= Advanced National Seismic System =

System to collect and analyze data on significant earthquakes

Logo of the ANSS

The Advanced National Seismic System (ANSS) is a collaboration of the United States Geological Survey (USGS) and regional, state, and academic partners that collects and analyzes data on significant earthquakes to provide near real-time (generally within 10 to 30 minutes) information to emergency responders and officials, the news media, and the public. Such information is used to anticipate the likely severity and extent of damage, and to guide decisions on the responses needed.

Data is collected by eleven regional seismic networks and the National Seismic Network ("ANSS backbone") of dedicated stations, with additional inputs from overseas seismic networks. Analysis is done at the regional data centers, and at the USGS National Earthquake Information Center (NEIC), with the results posted at the USGS earthquake web page.

The National Strong Motion Project of the ANSS has instrumented 168 structures to record their response to very strong shaking. This data is used in research on earthquake-resistant engineering.

== Products and services ==
The ANSS provides a range of products and services:

- Earthquake detections, location, depths, magnitudes, and origin times.
- Earthquake source information, including focal mechanisms, moment tensors, and finite fault models.
- ShakeAlert: Earthquake early warning messages in California, Oregon, and Washington.
- Immediate notification of earthquakes to government and emergency managers.
- Earthquake Notification Service (ENS): customized notifications via e-mail and text messages.
- ShakeMap: a map of the anticipated severity and extent of ground shaking, based on the measured strength of ground shaking, and known characteristics of the affected locality.
- ShakeCast: automated delivery of ShakeMaps customized for critical infrastructure, providing an estimate of shaking experienced.
- Prompt Assessment of Global Earthquakes for Response (PAGER): combines ShakeMap results with an inventory of buildings and construction types to provide an immediate estimate of
- Did-You-Feel-It? (DYFI): crowd-sourced reports of shaking that augment and interpolate instrumental data.
- Ground Failure: estimations of the impacts of landslides and liquefaction caused by earthquake shaking.
- The ANSS Comprehensive Catalog (ComCat) is a repository of data from the participating seismic networks.
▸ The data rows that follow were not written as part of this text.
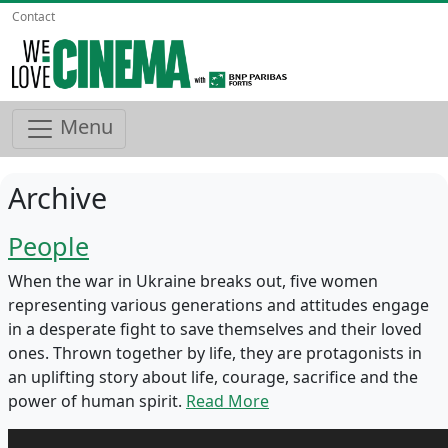
Contact
Menu
Archive
People
When the war in Ukraine breaks out, five women
representing various generations and attitudes engage
in a desperate fight to save themselves and their loved
ones. Thrown together by life, they are protagonists in
an uplifting story about life, courage, sacrifice and the
power of human spirit.
Read More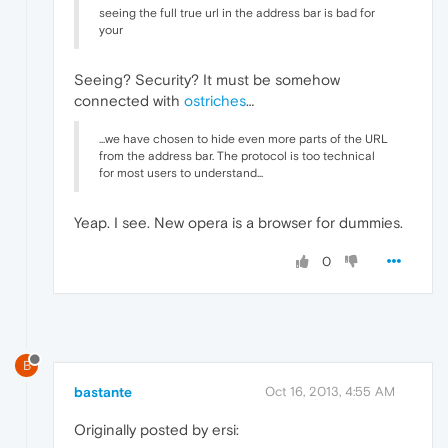
seeing the full true url in the address bar is bad for
your
Seeing? Security? It must be somehow
connected with
ostriches
…
...we have chosen to hide even more parts of the URL
from the address bar. The protocol is too technical
for most users to understand...
Yeap. I see. New opera is a browser for dummies.
0
B
bastante
Oct 16, 2013, 4:55 AM
Originally posted by ersi: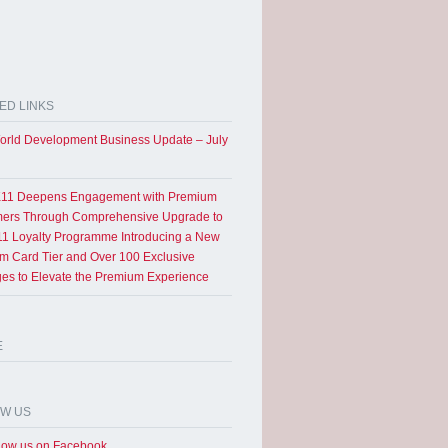
ED LINKS
rld Development Business Update – July
11 Deepens Engagement with Premium
ers Through Comprehensive Upgrade to
1 Loyalty Programme Introducing a New
um Card Tier and Over 100 Exclusive
eges to Elevate the Premium Experience
E
OW US
low us on Facebook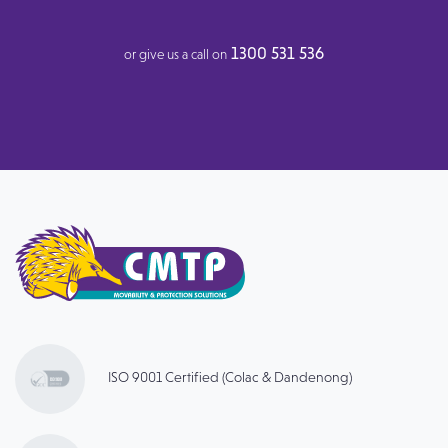
1300 531 536
or give us a call on
ISO 9001 Certified (Colac & Dandenong)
For significant earthquakes the NEIC prepares a summary of the tectonic setting, nearby fault systems, and historical seismicity.

These can be accessed at the USGS Earthquake page: https://earthquake.usgs.gov/earthquakes/.

== Participating regional networks ==
As of 2023 the following networks were participating in the ANSS:

- Alaska Earthquake Center of the Geophysical Institute, University of Alaska Fairbanks.
- California Integrated Seismic Network (CISN), the principal units of which are networks and data centers operated by the California Institute of Technology (Caltech), the University of California (UC) Berkeley, and the USGS Earthquake Science Center at Menlo Park, which are all participants in ANSS, as well as the California Geological Survey.
- Center for Earthquake Research and Information, University of Memphis.
- Montana Bureau of Mines and Geology.
- Nevada Seismological Laboratory, University of Nevada, Reno.
- Oklahoma Geological Survey, University of Oklahoma.
- Pacific Northwest Seismic Network, operated by the University of Washington and University of Oregon.
- Puerto Rico Seismic Network, University of Puerto Rico, Mayaguez.
- South Carolina Seismic Network, University of South Carolina.
- Texas Seismological Network, University of Texas.
- University of Utah Seismograph Stations.
- USGS Hawaiian Volcano Observatory.
- USGS National Earthquake Information Center.

Additional stations are operated by the USGS Albuquerque Seismological Laboratory (ASL).

The regional networks are deemed authoritative for the location and magnitude of earthquakes in their region. The NEIC receives additional data from about 3,000 stations around the world, and provides backup if a regional network is unable to communicate.